Showing posts with label Learning theory. Show all posts
Showing posts with label Learning theory. Show all posts

Tuesday, June 28, 2011

The different isms.

I was once told that an effective classroom looked like a circus most of the time.  Different centers in different parts of the room testing and teaching different skills in different ways.  Exposing students to all the isms is critical to expanding the learning for all students.  It would be easy to use cognition to teach all my lessons, but it wouldn't be effective.  I would be going over the lessons but very few of my students would understand, retain, or connect the concepts I taught.  Therefore I might as well not have taught anything.  I enjoy teaching and learning how I can teach better.  I must know how a learner learns best.  

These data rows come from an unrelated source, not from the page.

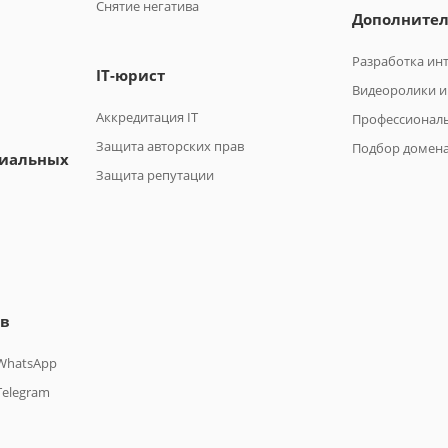
Снятие негатива
Дополнител
Разработка ин
IT-юрист
Видеоролики 
Аккредитация IT
Профессионал
Защита авторских прав
Подбор домен
циальных
Защита репутации
ов
 WhatsApp
Telegram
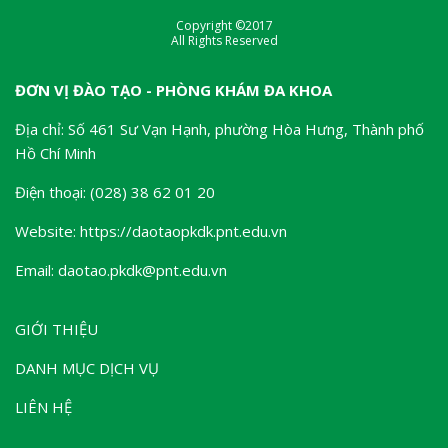
Copyright ©2017
All Rights Reserved
ĐƠN VỊ ĐÀO TẠO - PHÒNG KHÁM ĐA KHOA
Địa chỉ: Số 461 Sư Vạn Hạnh, phường Hòa Hưng, Thành phố
Hồ Chí Minh
Điện thoại: (028) 38 62 01 20
Website:
https://daotaopkdk.pnt.edu.vn
Email: daotao.pkdk@pnt.edu.vn
GIỚI THIỆU
DANH MỤC DỊCH VỤ
LIÊN HỆ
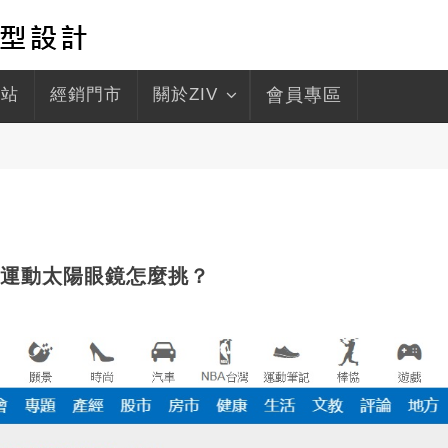
驛站
經銷門市
關於ZIV
會員專區
！運動太陽眼鏡怎麼挑？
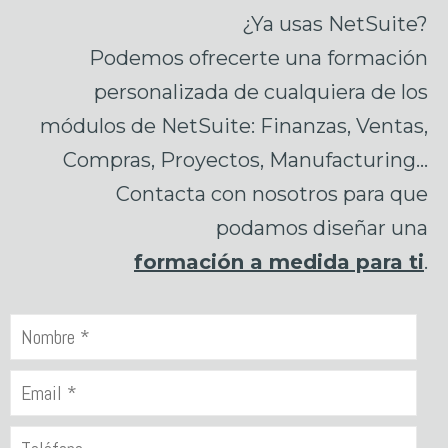
¿Ya usas NetSuite?
Podemos ofrecerte una formación
personalizada de cualquiera de los
módulos de NetSuite: Finanzas, Ventas,
Compras, Proyectos, Manufacturing…
Contacta con nosotros para que
podamos diseñar una
formación a medida para ti
.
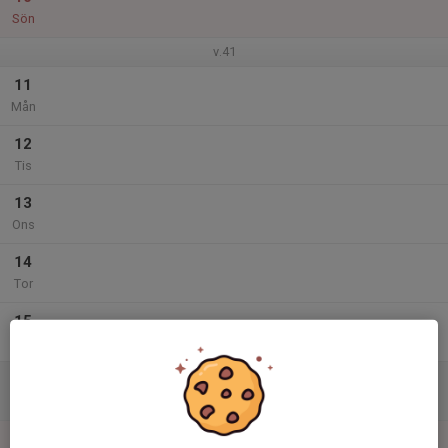
Sön
v.41
11
Mån
12
Tis
13
Ons
14
Tor
15
Fre
16
Lör
17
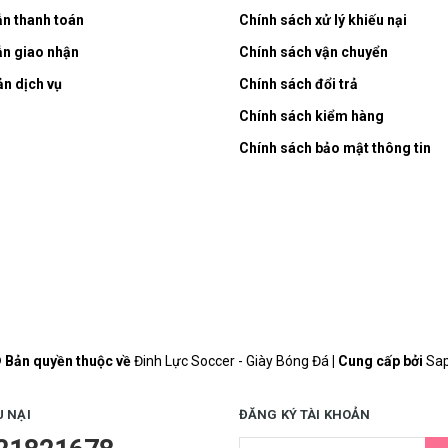
n thanh toán
Chính sách xử lý khiếu nại
n giao nhận
Chính sách vận chuyển
ản dịch vụ
Chính sách đổi trả
Chính sách kiểm hàng
Chính sách bảo mật thông tin
 Bản quyền thuộc về
Đinh Lực Soccer - Giày Bóng Đá
|
Cung cấp bởi
Sa
U NẠI
ĐĂNG KÝ TÀI KHOẢN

Teaching and learning are very complex issues.  Determining how someone learns best is a task within itself.  Bill Kerr brings up the isms and how they interlock.  Whereas Kapp delineates the learning styles by the level of learning they require.  When designing a lesson, I am thinking about my students' behavior, how they are processing the information, and the connections that they will make to their lives.  All three isms must be present for learning and understanding to take place.  I always want my students to remember and connect what I have taught them.  In addition, I want their behavior (written steps) to show that they have this understanding.  Therefore, I concur.  The isms aren't isolated units of thought.  Instead they are interlocking peaces of a larger problem.